Starting from Eq. \(17-43\), find the velocity \(v_{x}(=d x / d t)\) in forced oscillatory motion. Show that the velocity amplitude is $$ v_{\mathrm{m}}=F_{\mathrm{m}} /\left[\left(m \omega^{\prime \prime}-k / \omega^{\prime}\right)^{2}+b^{2}\right]^{1 / 2} $$ The equations of Section \(17-8\) are identical in form with those representing an electrical circuit containing a resistance \(R\), and inductance \(L\), and a capacitance \(C\) in series with an alternating emf \(V=V_{\mathrm{m}} \cos \omega^{\prime \prime} t\).
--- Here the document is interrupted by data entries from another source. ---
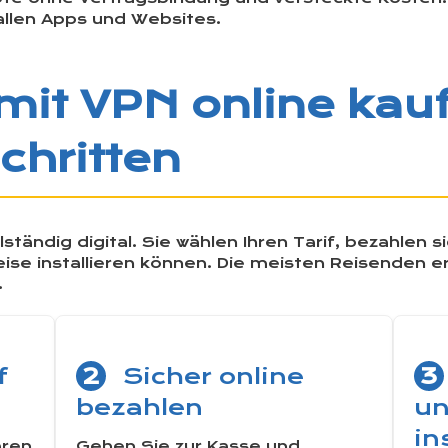
llen Apps und Websites.
mit VPN online kauf
chritten
llständig digital. Sie wählen Ihren Tarif, bezahlen 
eise installieren können. Die meisten Reisenden
.
f
2
Sicher online
3
bezahlen
un
in
aren
Gehen Sie zur Kasse und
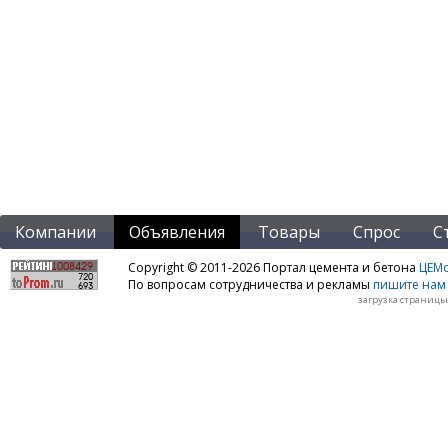
Компании
Объявления
Товары
Спрос
С
Copyright © 2011-2026 Портал цемента и бетона
ЦЕМo
По вопросам сотрудничества и рекламы
пишите нам 
загрузка страницы: 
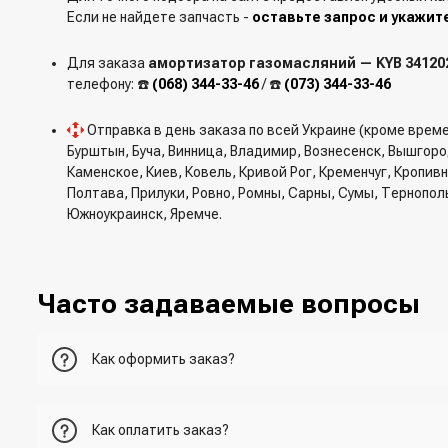
Если не найдете запчасть -
оставьте запрос и укажит
Для заказа
амортизатор газомасляний — KYB 34120
телефону: ☎️
(068) 344-33-46
/ ☎️
(073) 344-33-46
Отправка в день заказа по всей Украине (кроме врем
Бурштын, Буча, Винница, Владимир, Вознесенск, Вышгор
Каменское, Киев, Ковель, Кривой Рог, Кременчуг, Кропи
Полтава, Прилуки, Ровно, Ромны, Сарны, Сумы, Тернопол
Южноукраинск, Яремче.
Часто задаваемые вопросы
Как оформить заказ?
Первый вариант - добавить товар в корзину, перейти в ко
Как оплатить заказ?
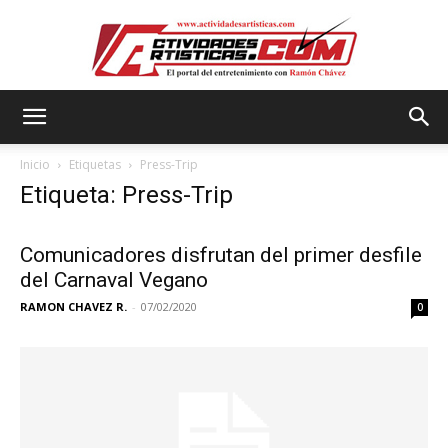
Actividadesartisticas.com
Inicio
Etiquetas
Press-Trip
Etiqueta: Press-Trip
Comunicadores disfrutan del primer desfile
del Carnaval Vegano
RAMON CHAVEZ R.
-
07/02/2020
0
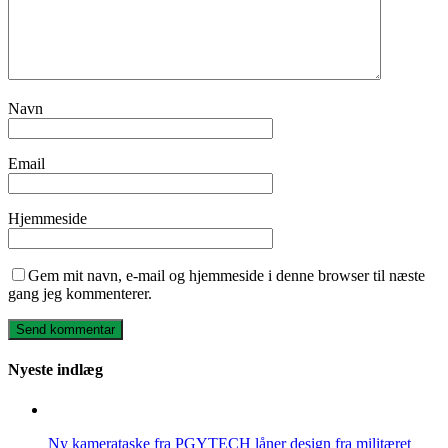
Navn
Email
Hjemmeside
Gem mit navn, e-mail og hjemmeside i denne browser til næste
gang jeg kommenterer.
Nyeste indlæg
Ny kamerataske fra PGYTECH låner design fra militæret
Hence \(b, m, k\), and \(F_{\mathrm{m}}\), are analogous to \(R, L, 1 / C\), and \(V_{\mathrm{m}}\), respectively, and \(x\) and \(v\) are analogous to electric charge \(q\) and current \(i\), respectively. In the electrical case the current amplitude \(i_{\mathrm{m}}\), analogous to the velocity amplitude \(v_{\mathrm{m}}\) above, is used to describe the quality of the resonance.

An oscillator consists of a block attached to a spring \((k=\) \(456 \mathrm{~N} / \mathrm{m}) .\) At some time \(t\), the position (measured from the equilibrium location), velocity, and acceleration of the block are \(x=0.112 \mathrm{~m}, v_{x}=-13.6 \mathrm{~m} / \mathrm{s}, a_{x}=-123 \mathrm{~m} / \mathrm{s}^{2} .\) Calcu- late \((a)\) the frequency, \((b)\) the mass of the block, and \((c)\) the amplitude of oscillation.
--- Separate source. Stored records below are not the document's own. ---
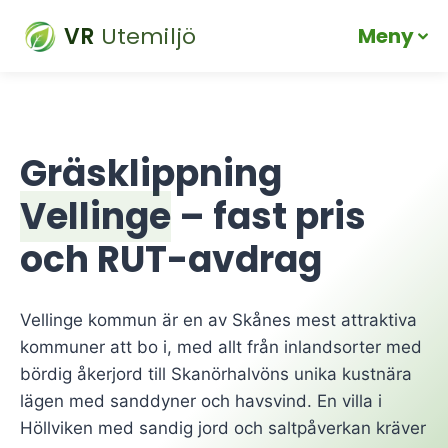
VR
Utemiljö
Meny
Skip
to
content
Gräsklippning
Vellinge
– fast pris
och RUT-avdrag
Vellinge kommun är en av Skånes mest attraktiva
kommuner att bo i, med allt från inlandsorter med
bördig åkerjord till Skanörhalvöns unika kustnära
lägen med sanddyner och havsvind. En villa i
Höllviken med sandig jord och saltpåverkan kräver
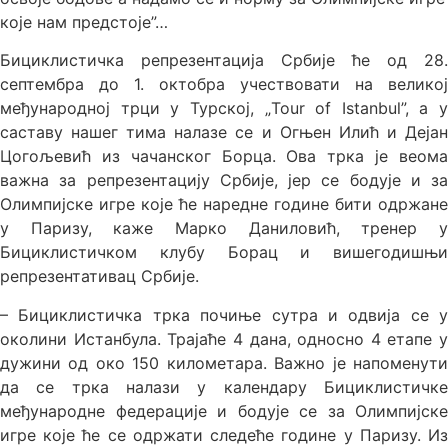
које нам предстоје”…
Бициклистичка репрезентација Србије ће од 28.
септембра до 1. октобра учествовати на великој
међународној трци у Турској, „Tour of Istanbul”, а у
саставу нашег тима налазе се и Огњен Илић и Дејан
Цогољевић из чачанског Борца. Ова трка је веома
важна за репрезентацију Србије, јер се бодује и за
Олимпијске игре које ће наредне године бити одржане
у Паризу, каже Марко Даниловић, тренер у
Бициклистичком клубу Борац и вишегодишњи
репрезентативац Србије.
– Бициклистичка трка почиње сутра и одвија се у
околини Истанбула. Трајаће 4 дана, односно 4 етапе у
дужини од око 150 километара. Важно је напоменути
да се трка налази у календару Бициклистичке
међународне федерације и бодује се за Олимпијске
игре које ће се одржати следеће године у Паризу. Из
An oscillating block-spring system has a mechanical energy of \(1.18 \mathrm{~J}\), an amplitude of \(9.84 \mathrm{~cm}\), and a maximum speed of \(1.22 \mathrm{~m} / \mathrm{s} .\) Find \((a)\) the force constant of the spring, \((b)\) the mass of the block, and \((c)\) the frequency of oscillation.

A \(5.22-\mathrm{kg}\) object is attached to the bottom of a vertical spring and set vibrating. The maximum speed of the object is \(15.3 \mathrm{~cm} / \mathrm{s}\) and the period is \(645 \mathrm{~ms}\). Find \((a)\) the force constant of the spring, (b) the amplitude of the motion, and \((c)\) the frequency of oscillation.

A damped harmonic oscillator involves a block (m = \(1.91 \mathrm{~kg}\) ), a spring \((k=12.6 \mathrm{~N} / \mathrm{m})\), and a damping force \(F=\) \(-b v_{x} .\) Initially, it oscillates with an amplitude of \(26.2 \mathrm{~cm}\); because of the damping, the amplitude falls to three-fourths of this initial value after four complete cycles. (a) What is the value of \(b ?(b)\) How much energy has been "lost" during these four cycles?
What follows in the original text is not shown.